Izzy, thanks for saying I am being strong.  Sadly, I feel far from it.  Sorry to moan, but I feel sad, angry, lacking in any energy, lonely and bleak about the future at the moment.  I can't believe my tx journey is supposed to be over, and I feel trapped because DH doesn't want to do any more.  I feel really tearful some days. I have visited the moving on threads here on FF, and I can't stand being there.  I hate the fact that we were so near yet so far TWICE with m/cs in the last 2 years - our last two fresh cycles. I hate not having a diagnosis for why they happened either.  I am really not in the mood for Xmas and am avoiding partying this year.  It feels so odd talking to friends and others who have no idea what we are going through, as I have to put on the huge act of life being normal.  I had my 1st day back in the office yesterday (I have been working from home until now for the last few weeks whereas normally I go into the office once a week) and I knew it would be hard but I was surprised by just how hard.  I felt really detached form everyone and vulnerable.  It's just crap.  In many ways this stage is harder too coz even those who know about my m/c are now moving on from it and expecting that I am OK now(DH included).  It was easier when it had just happened because there is an excuse to hide away form the world entirely.  Now I have to pick up the pieces and go onwards without the prospect of another tx to keep me going.

It's nice to hear that I seem strong to all of you.  I suppose in some ways I am, but underneath I am hurting.

Sorry, that was a big offload and lots of feeling sorry for myself.  Hope you don't mind but there's noone else who understands like you lot.

Bluebell xxxx


----------



## bluebell

Izzy, just wanted to wish you luck with your scan . It will be a tough moment for you, but once you are over this hurdle I really hope that you can relax more.  I remember I didn't relax until my bleeding stopped at week 16, and after that had a really fabby pregnancy !  Have been thinking of you.  1st trim torment is even harder in many ways than a 2WW.  You have climbed higher up the hill so there is further to fall.  Big hugs to you lovely chum


----------



## Rachel

Dear Bluebell

Your post brought tears to my eyes   I wish I was up there to give you a great big cuddle   

Thinking of you   

Lots of love, Rachel xxx


----------



## RSMUM

Bluebell - i have sent you a text hun...   

Just popping on  - when i should  be doing housework - sigh! - to wish the 2wwers the very very best of luck - don't know about you two but the second week was always the hardest for me - hang in there.

Just had a conversation with DH about " the Father Christmas " question - he's all for honesty when our 7 yr old asks outright but I really am not sure...

XX


----------



## Skirtgirl

Bluebell I am so sorry for all your pain, we know that you are hurting badly which is why your support for us all is so special at the moment.

Rachel are you having a relaxing day today?  I am trying but the house is freezing so must get some blankets and hope I dont fall asleep!!!

Rsmum I know what you mean the first week is all full of hope and positivity but as test day get closer symptoms or lack of them becone so much more important, even though I know that for every symptom I get or dont there is as many positive as negative storyies out there, and that my BFP was no different to my 5 bfn's(maybe because 5 were biochems)

Hugs to everyone.


----------



## Rachel

Skirtgirl

Day 7! over halfway ish!!   I did have a relaxing morning.

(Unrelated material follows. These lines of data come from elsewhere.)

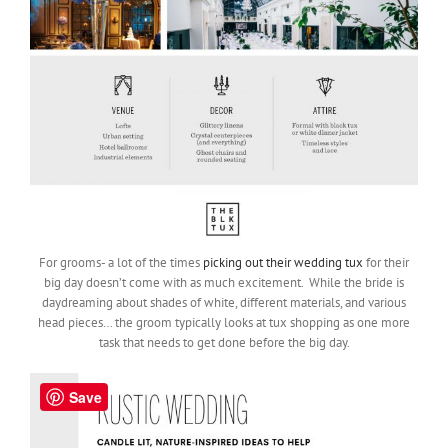
For grooms- a lot of the times
picking out their wedding tux
for their
big day doesn’t come with as much excitement. While the bride is
daydreaming about shades of white, different materials, and various
head pieces… the groom typically looks at tux shopping as one more
task that needs to get done before the big day.
Save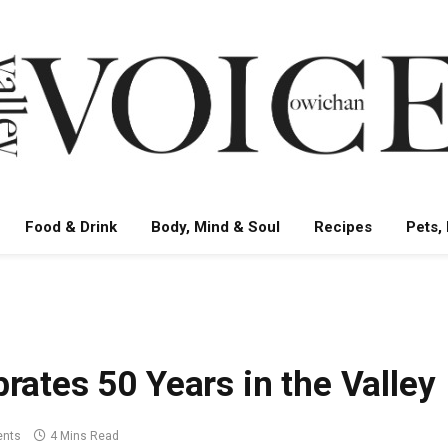
Food & Drink
Body, Mind & Soul
Recipes
Pets,
rates 50 Years in the Valley
nts
4 Mins Read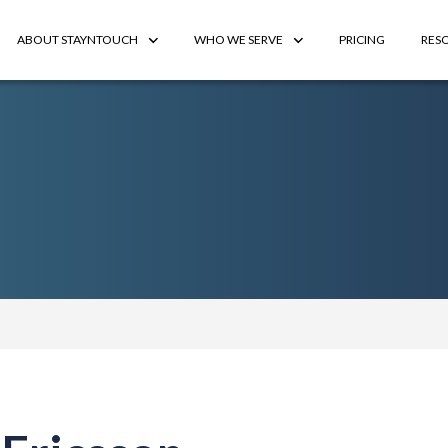
ABOUT STAYNTOUCH
WHO WE SERVE
PRICING
RES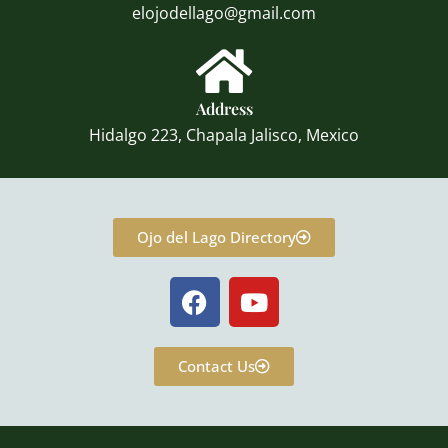
elojodellago@gmail.com
Address
Hidalgo 223, Chapala Jalisco, Mexico
Ojo del Lago Directory
F
Y
a
o
c
u
e
t
Contact Us
b
u
o
b
o
e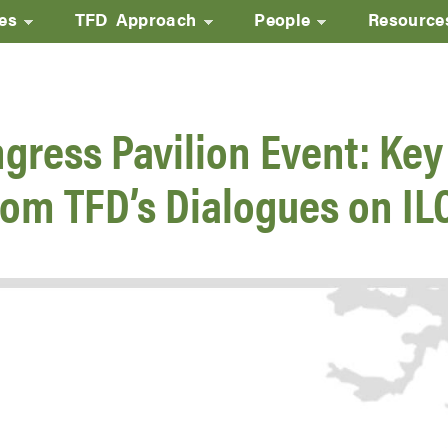
ves
TFD Approach
People
Resource
Skip
to
main
gress Pavilion Event: Key
content
rom TFD’s Dialogues on IL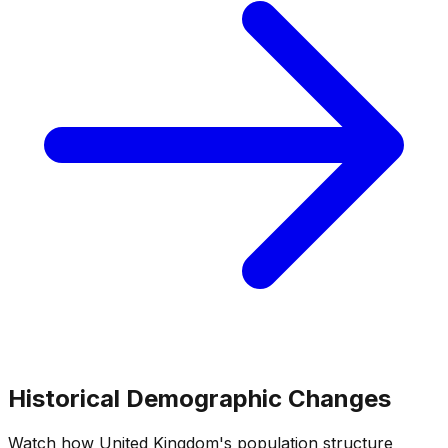
Historical Demographic Changes
Watch how
United Kingdom
's population structure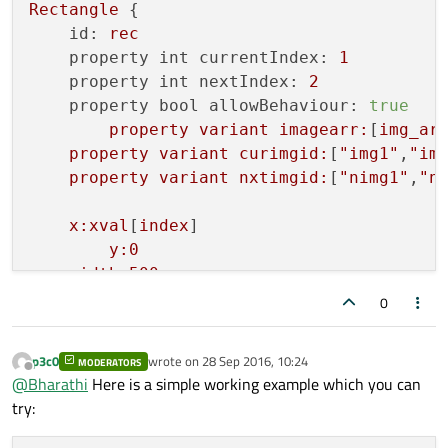
Rectangle
 {

id:
rec
property int currentIndex:
1
property int nextIndex:
2
property bool allowBehaviour:
true
property
variant
imagearr:
[
img_ar
property
variant
curimgid:
[
"img1"
,
"im
property
variant
nxtimgid:
[
"nimg1"
,
"n
x:xval
[
index
]

y:0
width:500
height:1020
0
Component.onCompleted:
 {

currentImage.opacity
=
0
;
p3c0
wrote on
28 Sep 2016, 10:24
MODERATORS
nextImage.opacity
=
1
;
last edited by
Offline
@
Bharathi
Here is a simple working example which you can
    }

try:
Image
 {
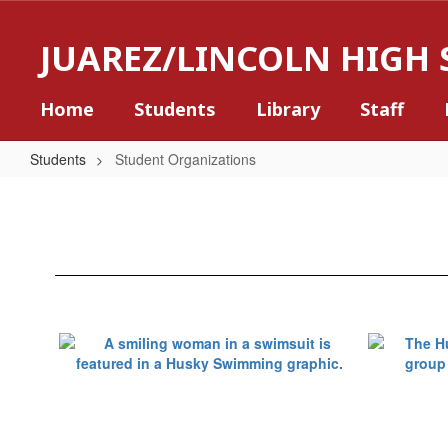
Skip
to
JUAREZ/LINCOLN HIGH
main
content
Home
Students
Library
Staff
Students
Student Organizations
Student
Organizations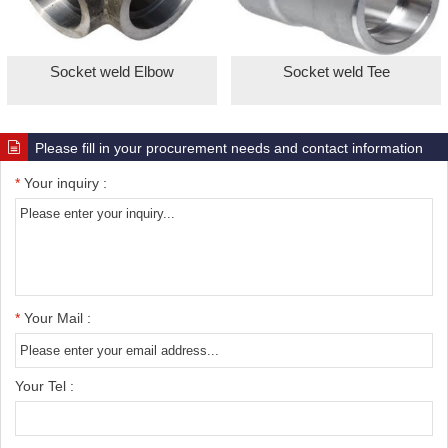
Socket weld Elbow
Socket weld Tee
Please fill in your procurement needs and contact information
*
Your inquiry :
*
Your Mail :
Your Tel :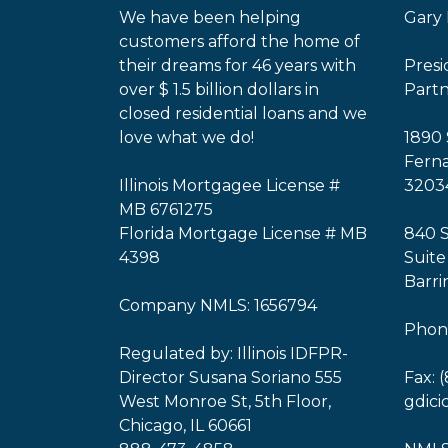
We have been helping
Gary 
customers afford the home of
their dreams for 46 years with
Pres
over $ 1.5 billion dollars in
Part
closed residential loans and we
love what we do!
1890 
Ferna
Illinois Mortgagee License #
3203
MB 6761275
Florida Mortgage License # MB
840 
4398
Suite
Barri
Company NMLS: 1656794
Phone
Regulated by: Illinois IDFPR-
Director Susana Soriano 555
Fax: 
West Monroe St, 5th Floor,
gdic
Chicago, IL 60661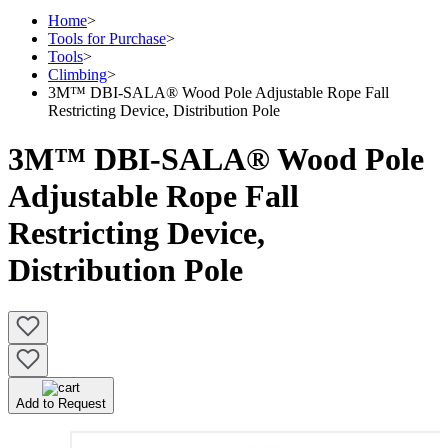
Home
>
Tools for Purchase
>
Tools
>
Climbing
>
3M™ DBI-SALA® Wood Pole Adjustable Rope Fall
Restricting Device, Distribution Pole
3M™ DBI-SALA® Wood Pole
Adjustable Rope Fall
Restricting Device,
Distribution Pole
Add to Request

Had to go and get a wedding present but then came home and chilled on the sofa. Girls have played happily this afternoon so i have chilled again. Have a terrible headache today, not sure why. Maybe something to do with this sore throat thing   I do feel more positive today though which is a good thing  

Are you relaxing? Have you fallen asleep!!   

Off to do the girls tea. I can hear happy screeching coming from the playroom! They asked for their play tent and tunnel out and are now having a picnic inside! Going to make it a real picnic now! 

Love to everyone and massive hugs for Bluebell  

Rachel xxxx


----------



## Ms Minerva

Rachel and Skirtgirl, thinking of you during the 2ww and sending you   

Oh Bluebell, so sorry that DH doesn't want to try again, I had trouble persuading DH to keep going too, it is so hard when you don't feel supported. Biggest of hugs to you.  

Izzy - not long until your scan, the worry never ends does it?

WWAV - you must be getting close to flying out, I so hope that you get a sibling for your DD!

Bonnie - sorry that you have entered the cold season, along with Rachel's family too, I also have a rotten cold, not good after a c-section....coughing and sneezing still painful.

RSMUM - I am inclined to keep going with Father Christmas as long a possible, it is all part of the magic!

Love to all

Jules xx


----------



## Skirtgirl

RSMUM mine are already questioning it at 5, they are far too analytical to believe a reindeer can fly! I am sad in a way but wont lie to them. I just asked them what they thought actually happened and they couldn't find a plausable answer for that so are back with good old santa! Once the decs go up and all the festivities start the magic just happens. Children do grow up so quickly these days though dont they? I wouldn't want them to get into bother about it at school.


----------



## Ms Minerva

Ahh Skirtgirl, but everyone knows that reindeer can only fly at Christmas because that is when the magic works!


----------



## Skirtgirl

quite right!!! I am sure when it comes down to it they won't risk nit believing!!!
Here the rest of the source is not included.